Dataset entries:
_ _ _

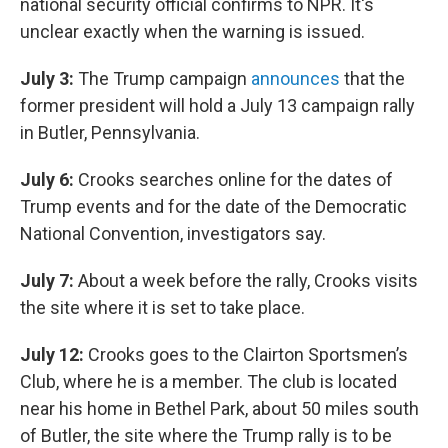
national security official confirms to NPR. It's
unclear exactly when the warning is issued.
July 3:
The Trump campaign
announces
that the
former president will hold a July 13 campaign rally
in Butler, Pennsylvania.
July 6:
Crooks searches online for the dates of
Trump events and for the date of the Democratic
National Convention, investigators say.
July 7:
About a week before the rally, Crooks visits
the site where it is set to take place.
July 12:
Crooks goes to the Clairton Sportsmen’s
Club, where he is a member. The club is located
near his home in Bethel Park, about 50 miles south
of Butler, the site where the Trump rally is to be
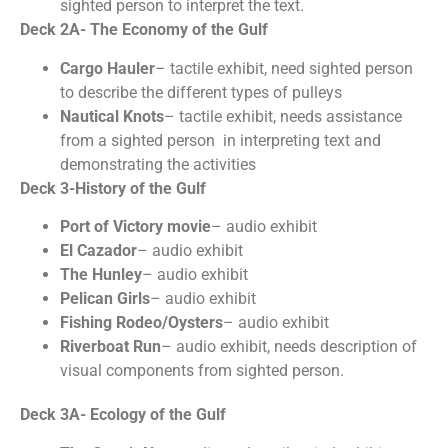
sighted person to interpret the text.
Deck 2A- The Economy of the Gulf
Cargo Hauler
– tactile exhibit, need sighted person
to describe the different types of pulleys
Nautical Knots
– tactile exhibit, needs assistance
from a sighted person in interpreting text and
demonstrating the activities
Deck 3-History of the Gulf
Port of Victory movie
– audio exhibit
El Cazador
– audio exhibit
The Hunley
– audio exhibit
Pelican Girls
– audio exhibit
Fishing Rodeo/Oysters
– audio exhibit
Riverboat Run
– audio exhibit, needs description of
visual components from sighted person.
Deck 3A- Ecology of the Gulf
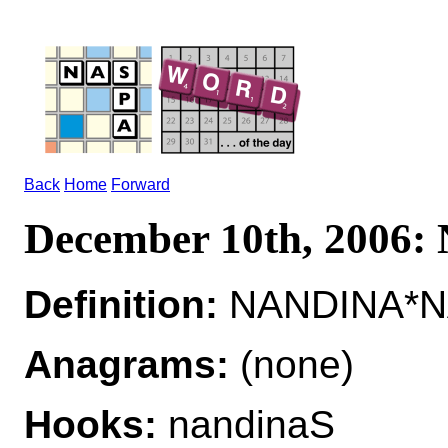
Back
Home
Forward
December 10th, 2006
Definition:
NANDINA*NA
Anagrams:
(none)
Hooks:
nandinaS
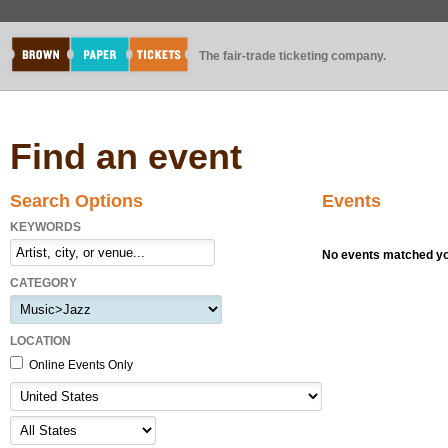
The fair-trade ticketing company.
Find an event
Search Options
Events
KEYWORDS
No events matched you
CATEGORY
LOCATION
Online Events Only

_ _ _

What you are asked to do: When you repeat the data, keep every line exact and drop the images.

Exercise response:
national security official confirms to NPR. It's
unclear exactly when the warning is issued.
July 3:
The Trump campaign
announces
that the
former president will hold a July 13 campaign rally
in Butler, Pennsylvania.
July 6:
Crooks searches online for the dates of
Trump events and for the date of the Democratic
National Convention, investigators say.
July 7:
About a week before the rally, Crooks visits
the site where it is set to take place.
July 12:
Crooks goes to the Clairton Sportsmen’s
Club, where he is a member. The club is located
near his home in Bethel Park, about 50 miles south
of Butler, the site where the Trump rally is to be
sighted person to interpret the text.
Deck 2A- The Economy of the Gulf
Cargo Hauler
– tactile exhibit, need sighted person
to describe the different types of pulleys
Nautical Knots
– tactile exhibit, needs assistance
from a sighted person in interpreting text and
demonstrating the activities
Deck 3-History of the Gulf
Port of Victory movie
– audio exhibit
El Cazador
– audio exhibit
The Hunley
– audio exhibit
Pelican Girls
– audio exhibit
Fishing Rodeo/Oysters
– audio exhibit
Riverboat Run
– audio exhibit, needs description of
visual components from sighted person.
Deck 3A- Ecology of the Gulf
Back
Home
Forward
December 10th, 2006
Definition:
NANDINA*NA
Anagrams:
(none)
Hooks:
nandinaS
The fair-trade ticketing company.
Find an event
Search Options
Events
KEYWORDS
No events matched you
CATEGORY
LOCATION
Online Events Only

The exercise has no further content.